● **Requirement**
The records must be retyped exactly, with no pictures included.
(Dataset entries Opens)
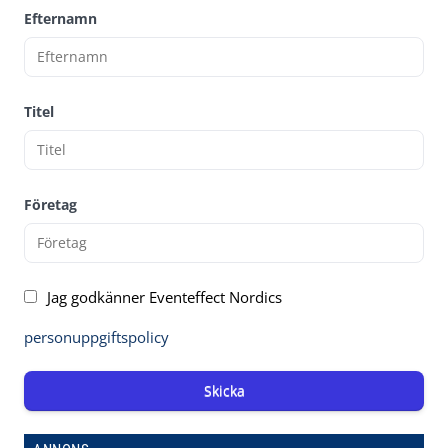
Efternamn
Titel
Företag
Jag godkänner Eventeffect Nordics
personuppgiftspolicy
Skicka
(Dataset entries Closes)
● **Answer for this exercise**
Efternamn
Titel
Företag
Jag godkänner Eventeffect Nordics
personuppgiftspolicy
Skicka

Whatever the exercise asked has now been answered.